▸ **Recorded data**
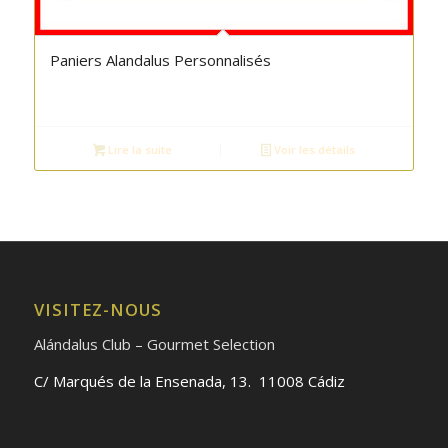
Paniers Alandalus Personnalisés
Lire la suite
Voir les détails
VISITEZ-NOUS
Alándalus Club – Gourmet Selection
C/ Marqués de la Ensenada, 13. 11008 Cádiz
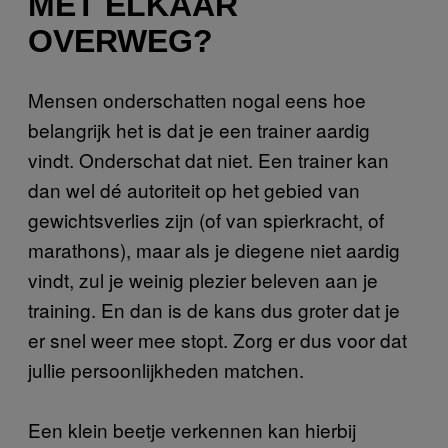
MET ELKAAR
OVERWEG?
Mensen onderschatten nogal eens hoe
belangrijk het is dat je een trainer aardig
vindt. Onderschat dat niet. Een trainer kan
dan wel dé autoriteit op het gebied van
gewichtsverlies zijn (of van spierkracht, of
marathons), maar als je diegene niet aardig
vindt, zul je weinig plezier beleven aan je
training. En dan is de kans dus groter dat je
er snel weer mee stopt. Zorg er dus voor dat
jullie persoonlijkheden matchen.
Een klein beetje verkennen kan hierbij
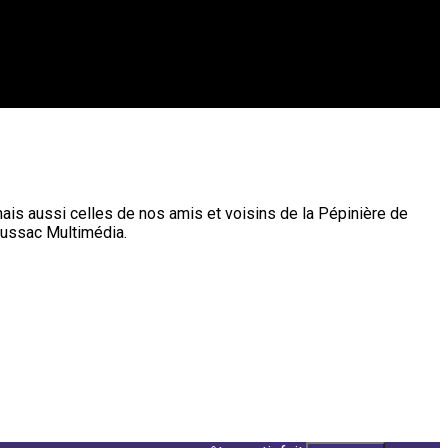
 mais aussi celles de nos amis et voisins de la Pépinière de
 Bussac Multimédia.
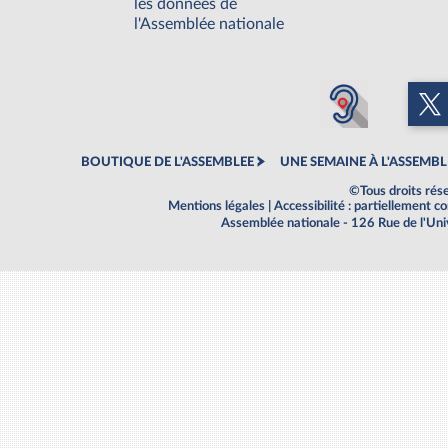
les données de
l'Assemblée nationale
BOUTIQUE DE L'ASSEMBLEE
UNE SEMAINE À L'ASSEMBL
©Tous droits rés
Mentions légales
|
Accessibilité : partiellement 
Assemblée nationale - 126 Rue de l'Un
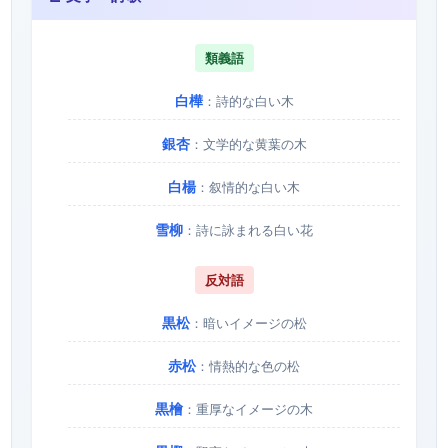
類義語
白樺
：詩的な白い木
銀杏
：文学的な黄葉の木
白楊
：叙情的な白い木
雪柳
：詩に詠まれる白い花
反対語
黒松
：暗いイメージの松
赤松
：情熱的な色の松
黒檜
：重厚なイメージの木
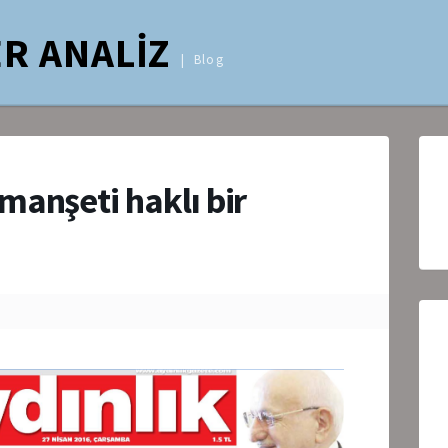
R ANALİZ
Blog
manşeti haklı bir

▸ **Problem**
Return each line of the listing that holds the string "trainer".

▸ **Completed task**
belangrijk het is dat je een trainer aardig
vindt. Onderschat dat niet. Een trainer kan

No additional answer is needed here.